Czuję jednak, że pozostało coś, na co warto zwrócić uwagę. Chodzi o tkwiącą w moim pokoleniu (nastolatkowie i studenci schyłku lat 60. i całych 70.) potrzebie autentycznego kontaktu z kulturą zachodu. Ponieważ nie było wtedy jeszcze ani internetu, ani anten satelitarnych, ani nawet magnetowidów, to ich surogatem były audycje radiowe (od programów radia "Luxemburg" po niezastąpioną w tamtych latach "Trójkę"), ściągane za pośrednictwem rodziny lub znajomych płyty lub tzw. pocztówki dźwiękowe.
Reasumując, oznacza to, że w konsumpcji kultury, dla większości z nas, ważniejsze były uszy niż oczy. A dlaczego o tym wspominam? Bo owo zjawisko wiązało się z innym, też dziś (czyli w epoce gdy odwiedzają nas niemal wszystkie gwiazdy światowych estrad) trudnym do zrozumienia.

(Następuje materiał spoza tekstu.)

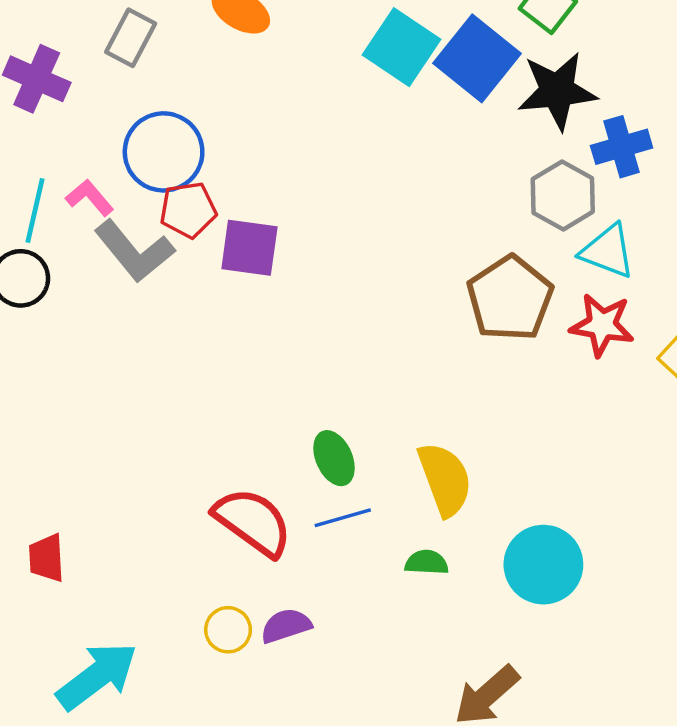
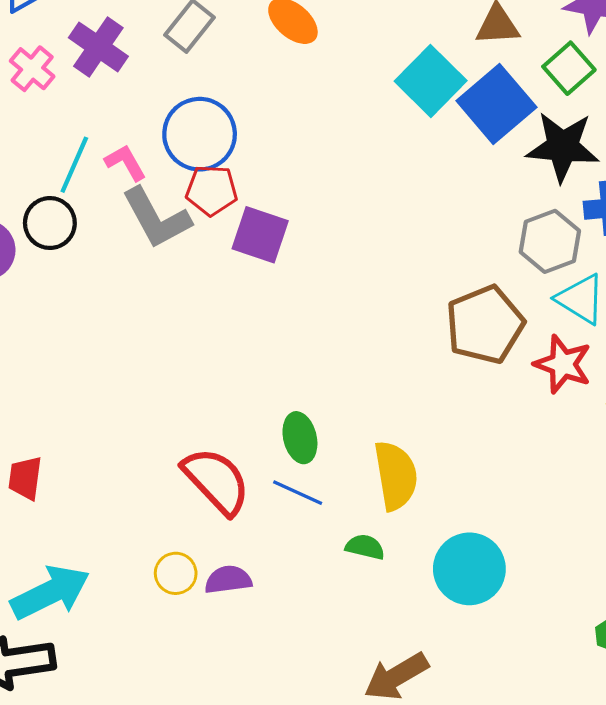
blue line: (343, 518) -> (298, 493), turned 30

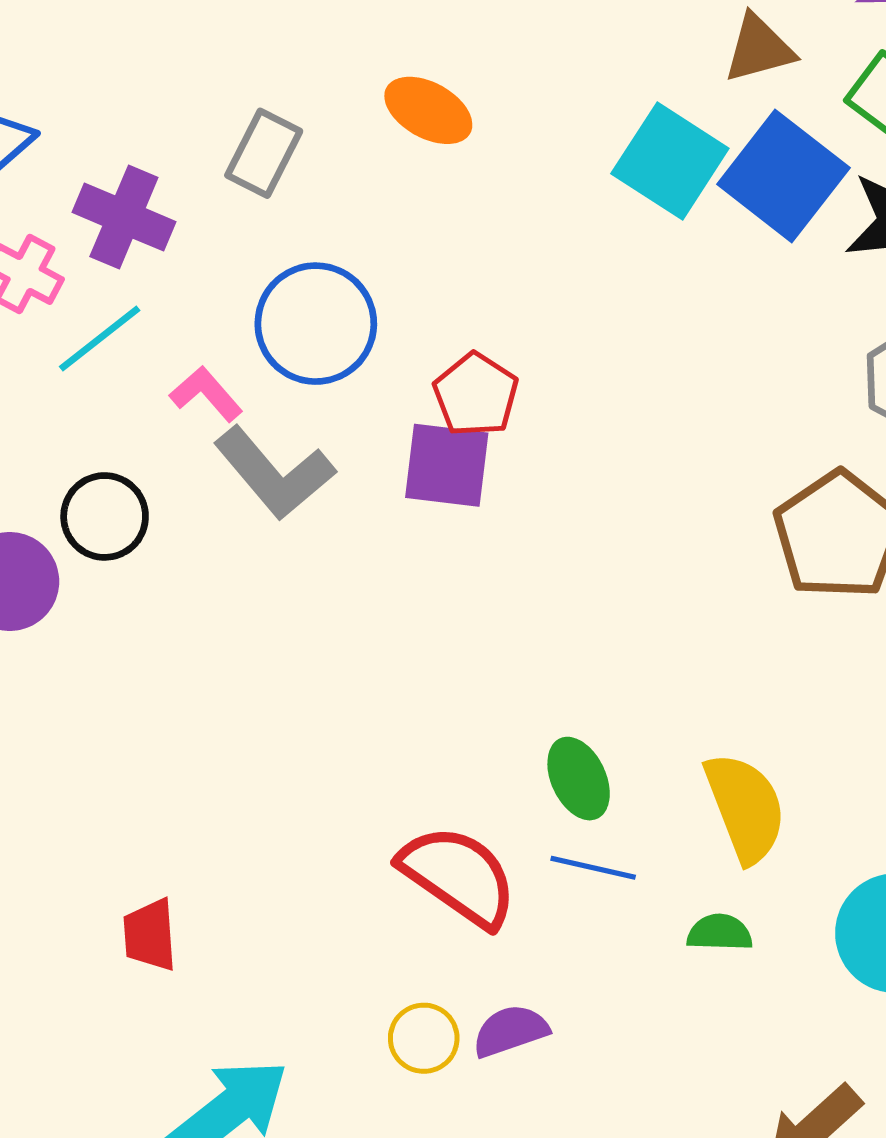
cyan line: (74, 165) -> (100, 339), moved, turned 40
red pentagon: (212, 190) -> (476, 395), moved, turned -30

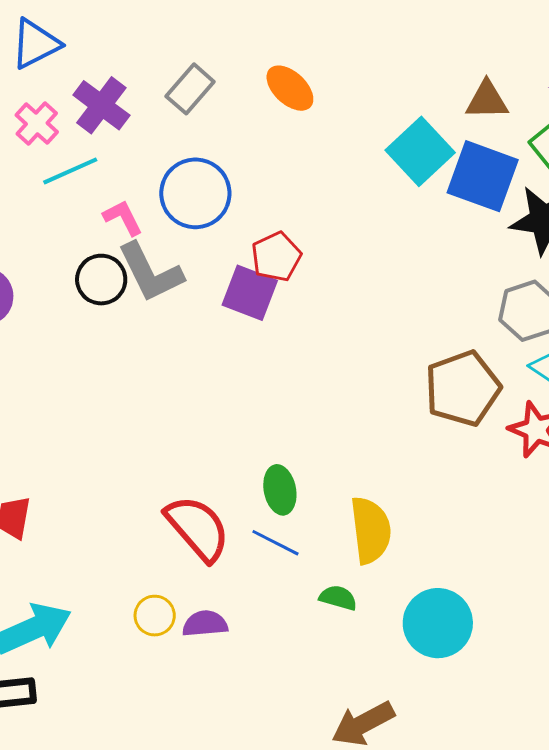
blue square: (783, 176) -> (483, 176), turned -32
black circle: (105, 516) -> (101, 280), moved

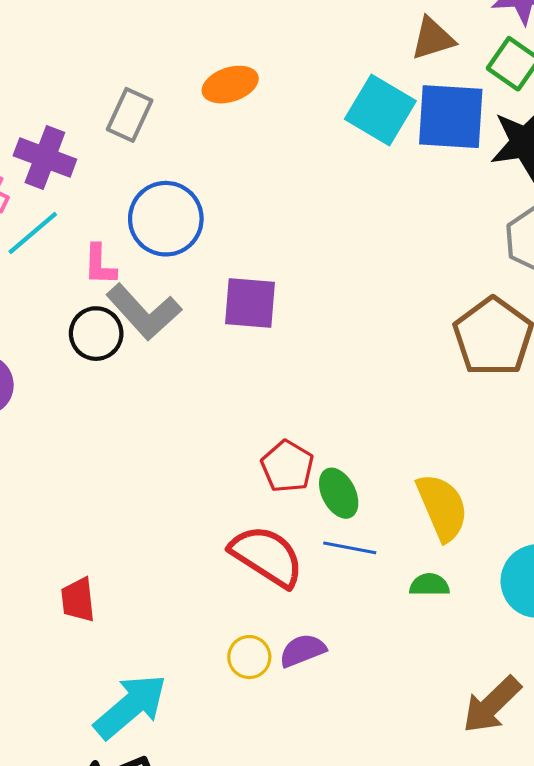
orange ellipse: (290, 88) -> (230, 85), turned -45
pink L-shape: (123, 218) -> (100, 265), turned -135
red pentagon: (276, 257) -> (287, 466), moved

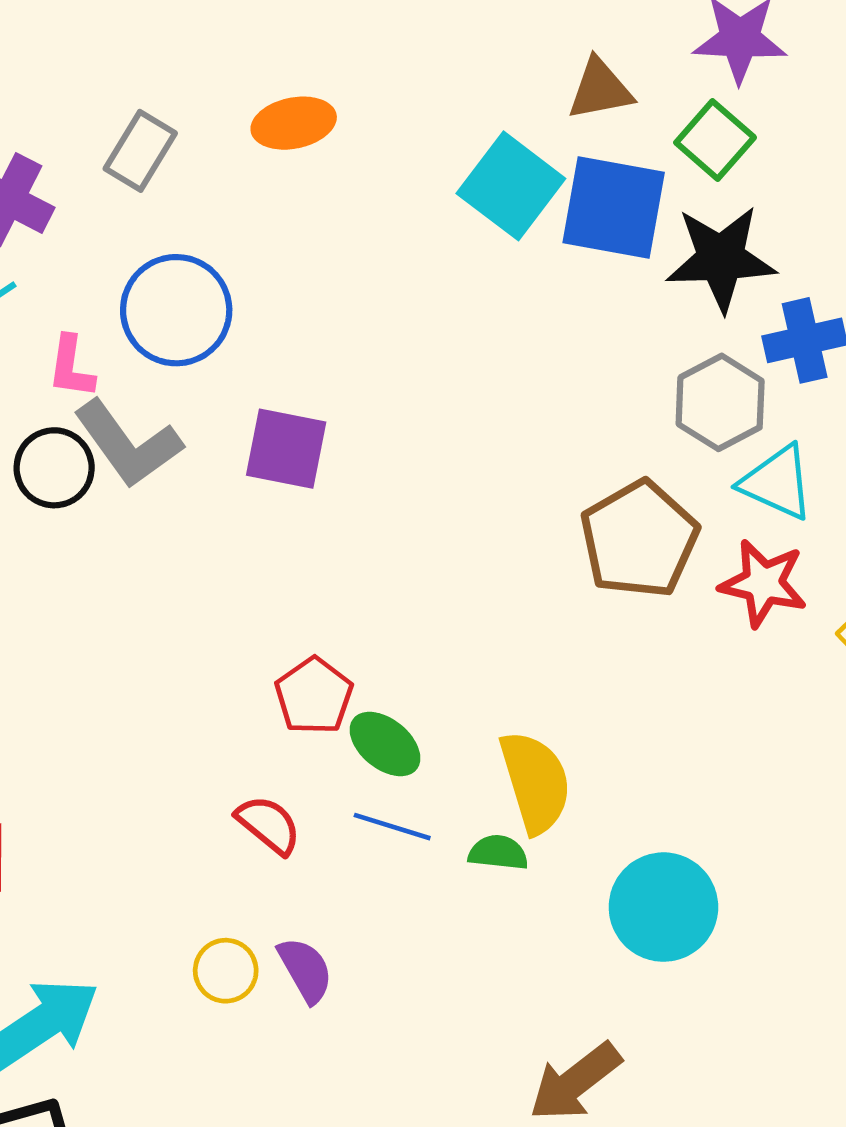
green ellipse: (339, 493) -> (385, 744), turned -30
red semicircle: (267, 556) -> (269, 825), size x0.6
green semicircle: (429, 585) -> (498, 853), moved
purple semicircle: (303, 650) -> (305, 970), turned 75

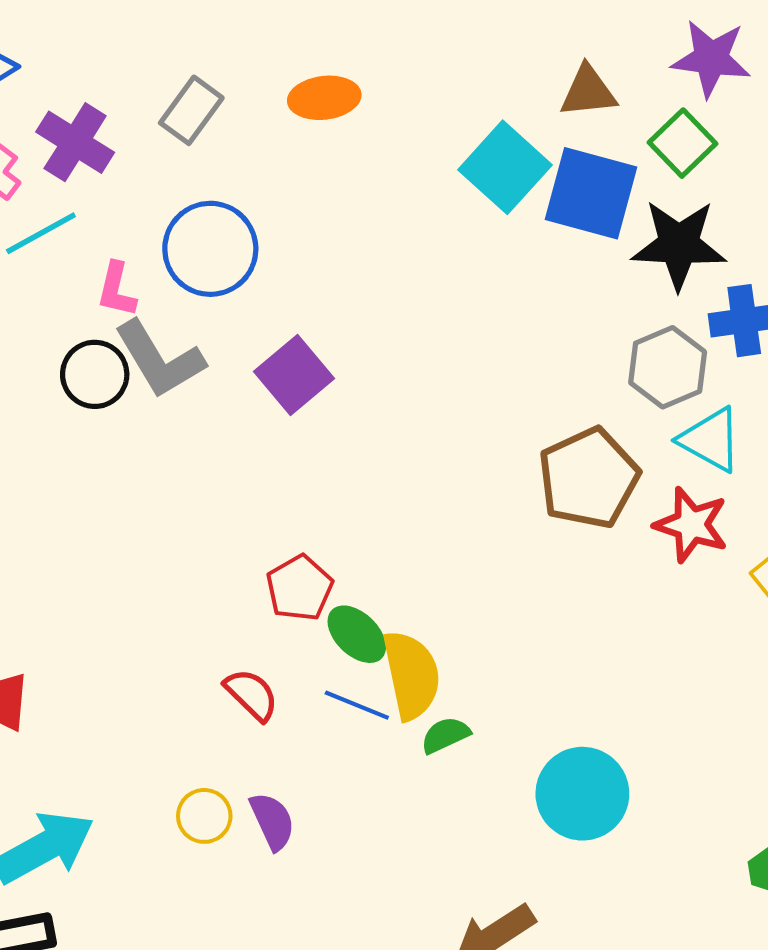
purple square: (286, 449) -> (294, 375), turned 34
yellow semicircle: (535, 782) -> (411, 675), moved
green semicircle: (498, 853) -> (445, 735), turned -36

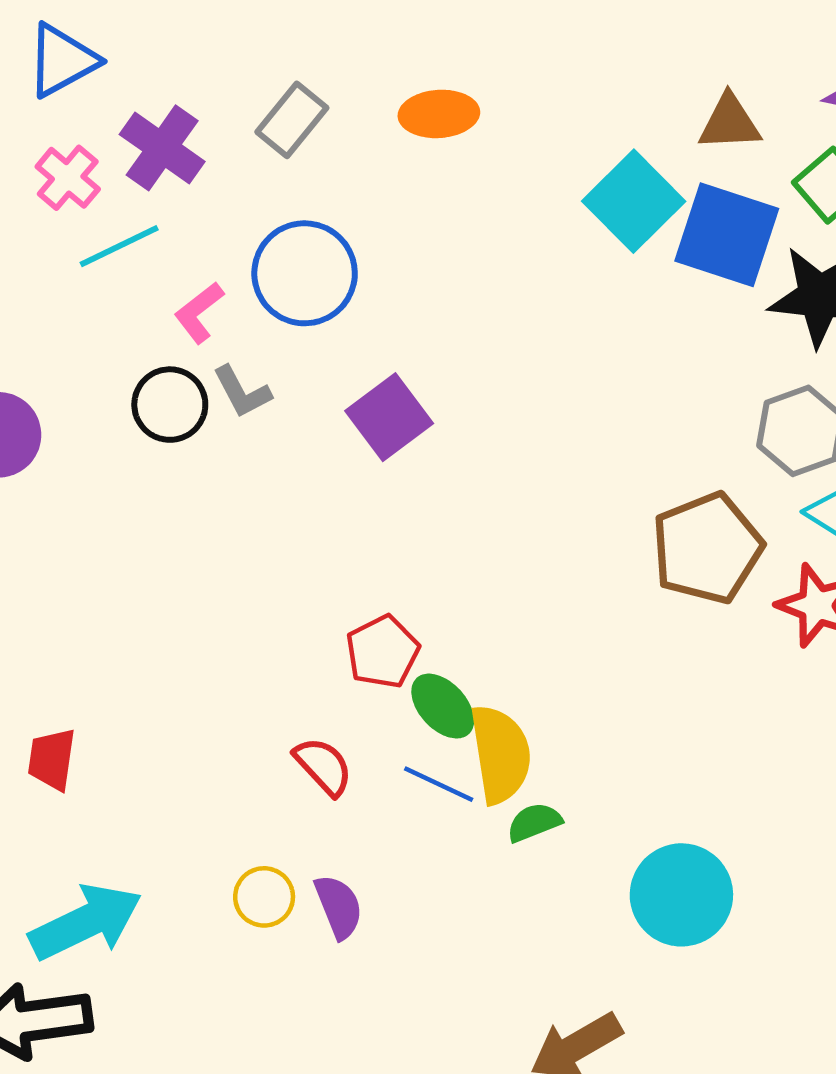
pink L-shape: (117, 290) -> (199, 313), turned 36
gray L-shape: (159, 359) -> (242, 392), size x0.6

Chodzi mi o nasze - oczywiście w tamtych czasach - ciągłe marzenie o zobaczeniu "na żywo" umiłowanych artystów. Bo proszę pamiętać, że jeśli nawet czasem przyjeżdżali, to zawsze grali i śpiewali w małych salach (dużych po prostu nie było), a to sprawiało, iż szansę na zdobycie biletu na ich występ były bardzo znikome. Szkoda nawet pisać.
Cały powyższy wstęp powiłem, bo czułem, że muszę spróbować najpierw jakoś wyjaśnić, dlaczego ówczesne koncerty (a paradoksalnie, szczególnie te, których nie było nam dane osobiście przeżyć) były dla nas aż tak bardzo ważne! Stąd też wręcz fascynowaliśmy się nie tylko albumami "live", ale także opowieściami o imprezach w czasie których je rejestrowano. Toteż właśnie dlatego naprawdę legendarnymi stały się dla naszego pokolenia np.: Monterey Pop Festival, Woodstock, Isle Of Wight, a także longplaye (też np.) "Band Of Gypsys" Jimi Hendrixa i "Made In Japan" Deep Purple. A ponieważ noszę się z zamiarem napisania w przyszłości cyklu opowieści pod roboczym tytułem "Niezapomnianych koncerty historii rocka" (w formie przewodnika po płytach CD, DVD i Blue-ray), to postanowiłem, że zacznę od początku, czyli od imprezy, która uważana jest za pierwszy rockowy festiwal w dziejach.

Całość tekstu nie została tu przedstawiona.